Air is becoming one of the largest products inside the world’s containers as rates slump and consumer demand falters.
In China, empty containers are stacking up at the nation’s largest ports, with management at many terminals now actively shifting surplus boxes to secondary ports to free up space. It comes at a time where the global number of metal boxes has hit record highs as lines rushed to order more containers during the supply chain pandemonium of the pandemic.
The container availability index created by German box buying platform Container xChange measures the ratio of inbound to outbound containers port-wise. A reading above 0.5 suggests more inbound than outbound containers at ports in China including Shanghai, Ningbo, Tianjin and Shenzhen.
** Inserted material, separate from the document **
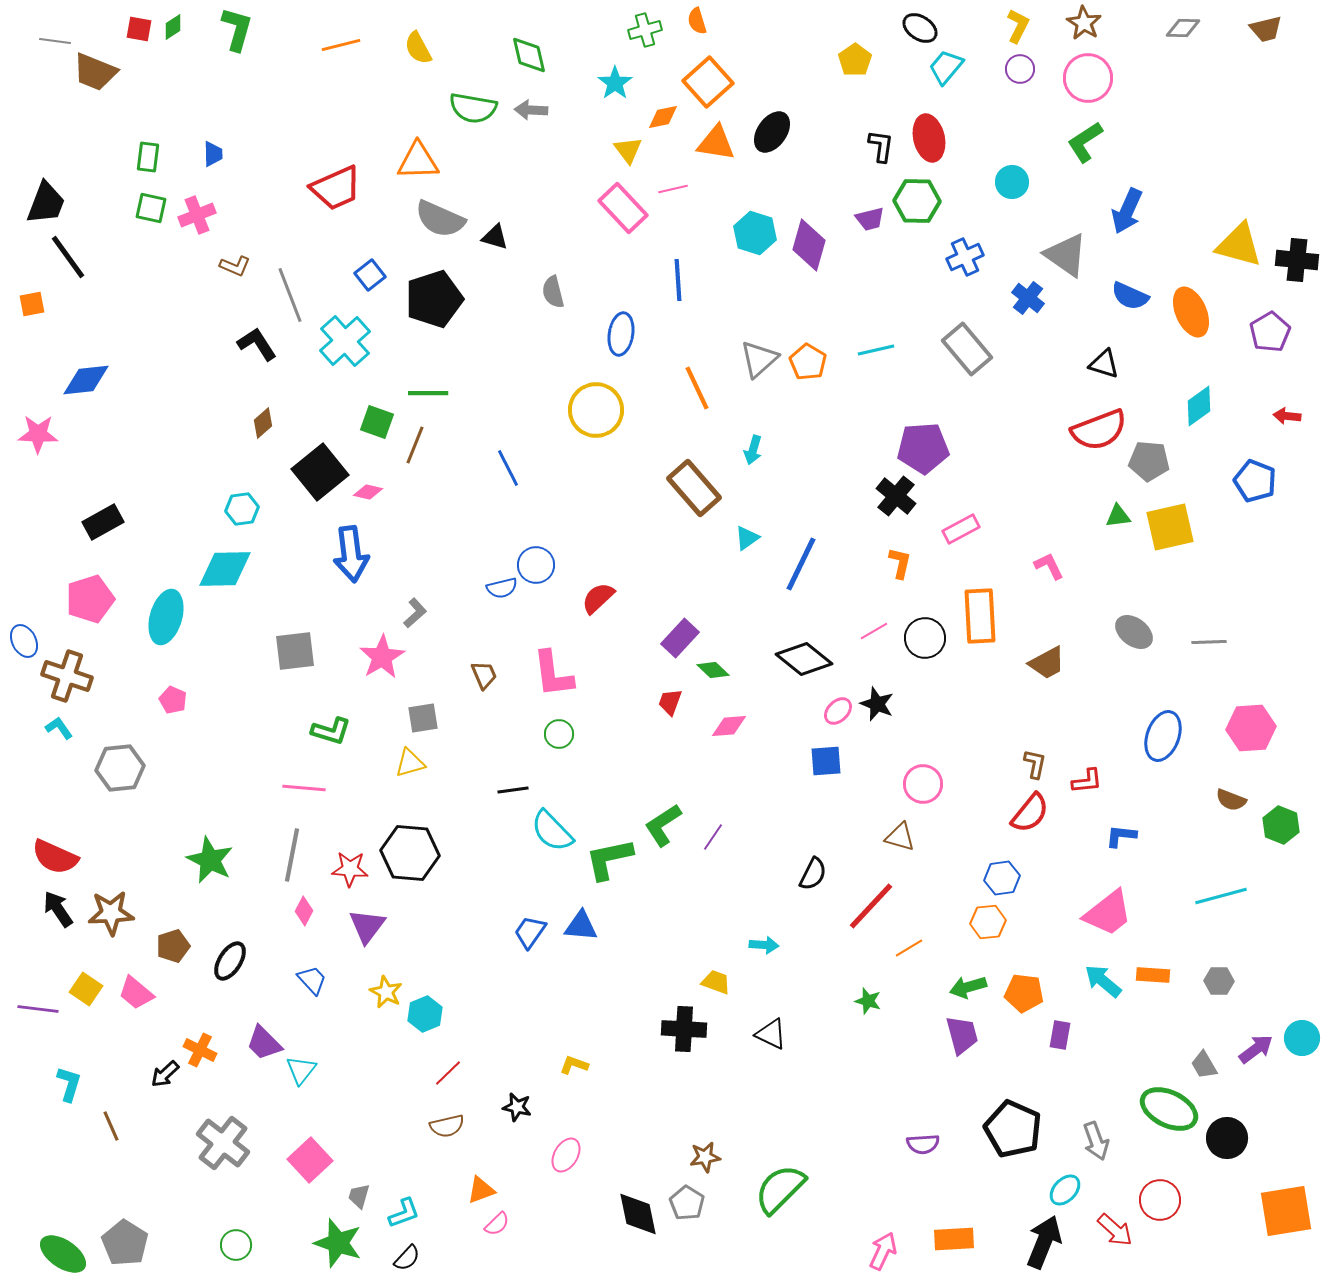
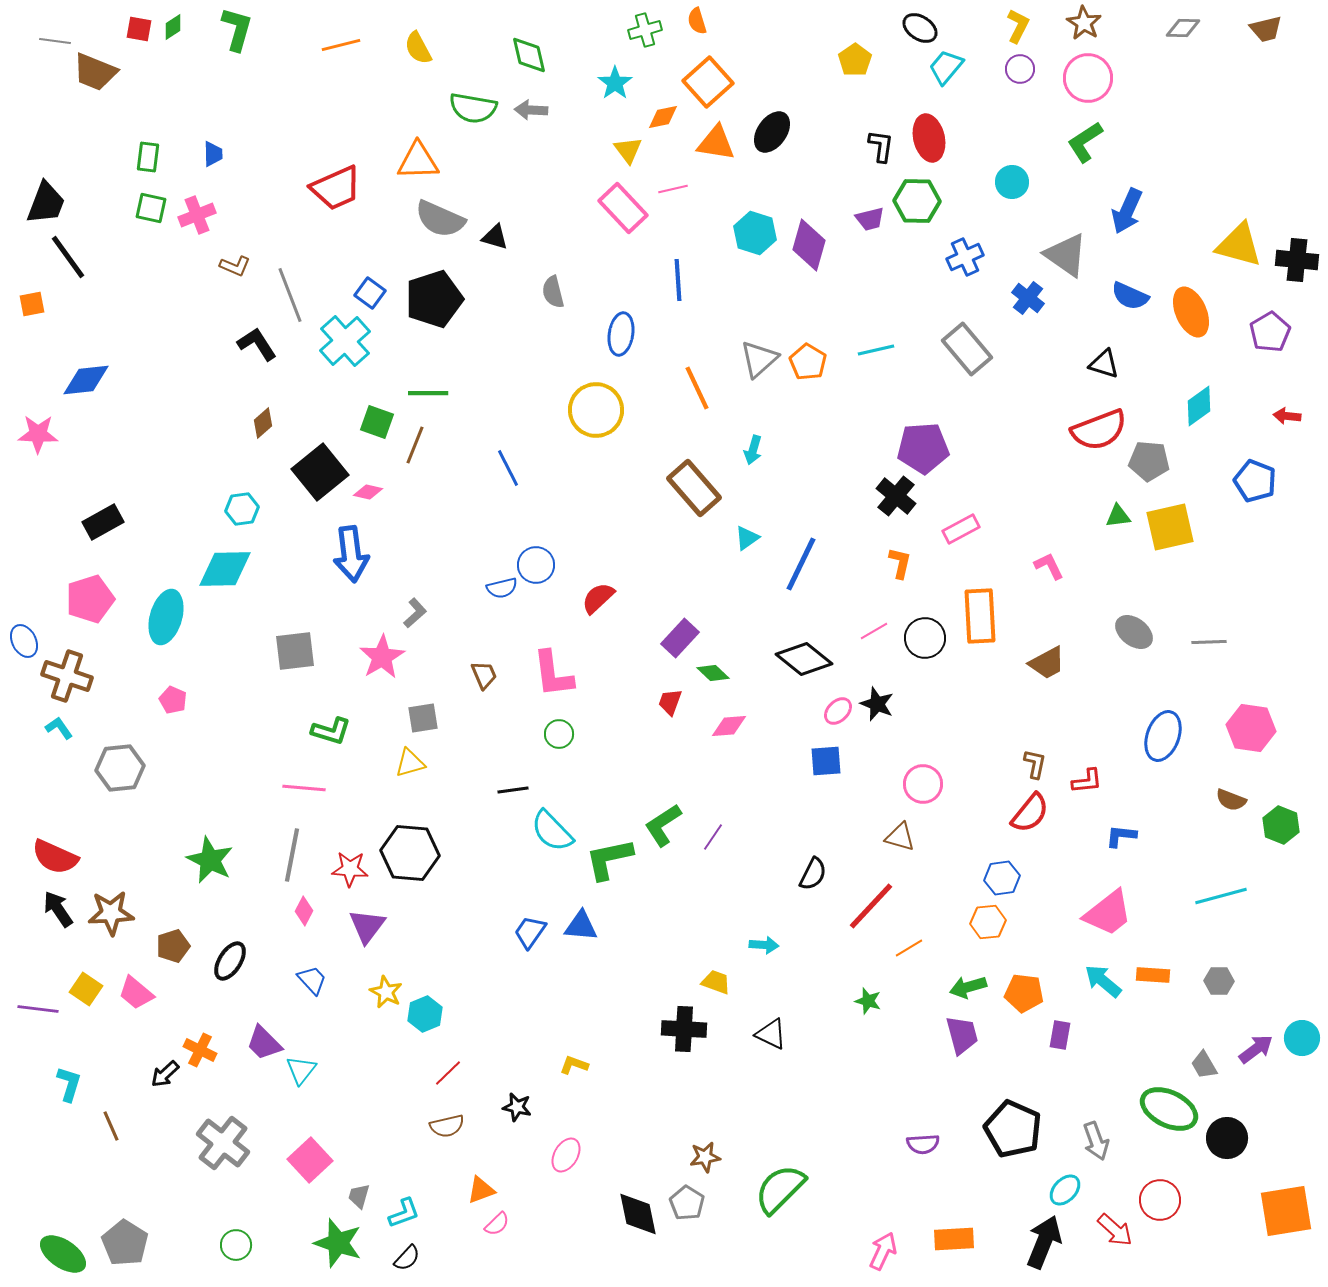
blue square at (370, 275): moved 18 px down; rotated 16 degrees counterclockwise
green diamond at (713, 670): moved 3 px down
pink hexagon at (1251, 728): rotated 12 degrees clockwise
As of February 5, the index read 0.64, an 11th straight week above 0.6.
Across the Pacific from China, part of the reason for the empty containers piling up in Shenzhen and other Asian ports is explained in the latest throughput numbers from the likes of Long Beach, a city gearing up to host the largest TPM in history, container shipping’s annual big get-together.
The latest report from John McCown-led Blue Alpha Capital shows the 10 largest American box ports experienced the largest monthly inbound drop in volumes since the global financial crisis of 2008, down by 17.9%
January marks the seventh straight month of expanding year-over-year declines at American ports. West coast ports were even weaker with a decline of 23.5% in January.